Paul Kelly (born Francesco Paolo Antonio Vaccarelli;[1] December 23, 1876 – April 3, 1936) was an Italian-born American mobster, who founded the Five Points Gang in New York City. He had started some brothels with prize money earned in boxing. Five Points Gang was one of the last dominant street gangs in New York history. Kelly recruited young, poor men from the ethnically diverse immigrant neighborhoods of Lower Manhattan. The Five Points Gang included some who later became prominent criminals in their own right, including Johnny Torrio, Al Capone, Lucky Luciano, Meyer Lansky and Frankie Yale.[2]
At the peak of his criminal career, Kelly was ranked by The New York Times in 1912 as "perhaps the most successful and the most influential gangster in New York history".[3] Kelly was said to support election of Democratic Tammany Hall politicians with his gang's activities at elections.
After open street warfare with the Eastman Gang in the early twentieth century, which also had ties with Tammany Hall, Kelly and Eastman were ordered by the politicians to end their competition with a boxing match. It ended in a draw. Tammany Hall politicians finally withdrew protection for Eastman, who was convicted and imprisoned on larceny charges in 1904. Kelly lost support when politicians wanted to clean up the Bowery. Gradually he became involved in rackets of the longshoremen's union.
Known for his high culture and gentle manners, Kelly is considered the first in the United States to organize crime on a business model. He cultivated a distinguished and sophisticated image, in contrast to the brutish attitude of his peers. Jay Robert Nash refers to him as "the real father of organized crime in America" and "the first modern-day underworld boss".[4]
Biography
Early life
He was born in Pietrapertosa, a village in the Italian region of Basilicata, to Michele Vaccarelli and Angela LaCava.[1] His family moved back and forth between Italy and the United States, before finally settling in New York City.
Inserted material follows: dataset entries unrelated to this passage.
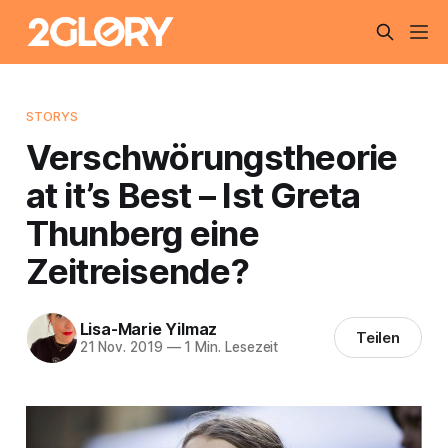
STORYS
Verschwörungstheorie
at it’s Best – Ist Greta
Thunberg eine
Zeitreisende?
Lisa-Marie Yilmaz
Teilen
21 Nov. 2019
—
1 Min. Lesezeit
He worked as a longshoreman in the early 1890s and later as a clerk in an Italian bank. He spent his nights frequenting dive bars in the Bowery, Manhattan, where he reportedly became involved in gang fights.[1] Vaccarelli started as a boxer in the bantamweight division. Around this time he changed his name to Paul Kelly, for association with the politically dominant, ethnic Irish politicians. His career was short and quite successful. In 1897 he was described by the Bridgeport Herald newspaper as one of the "fastest and cleanest little boxers in the business".[5] He used his boxing earnings to open brothels and athletic clubs, growing a number of followers. The clubs served as front organizations for young hoodlums, forming the nucleus of the Five Points Gang.
Five Points Gang
Offering his services to Tammany Hall politician "Big" Tim Sullivan, Kelly was alleged to have used his gang to help elect Tom Foley against Tammany Hall incumbent Paddy Divver. The latter was a local saloon owner campaigning to keep the red-light districts out of the Fourth Ward during the 1901 Second Assembly District primary elections. On the day of the primary on September 17, Kelly's gang of over 1,500 men assaulted Divver supporters, blocked polling booths, and committed numerous acts of voter fraud to win the election for Foley. Some voted several times during the day; one gang member claimed that "I got in 53 votes."[6]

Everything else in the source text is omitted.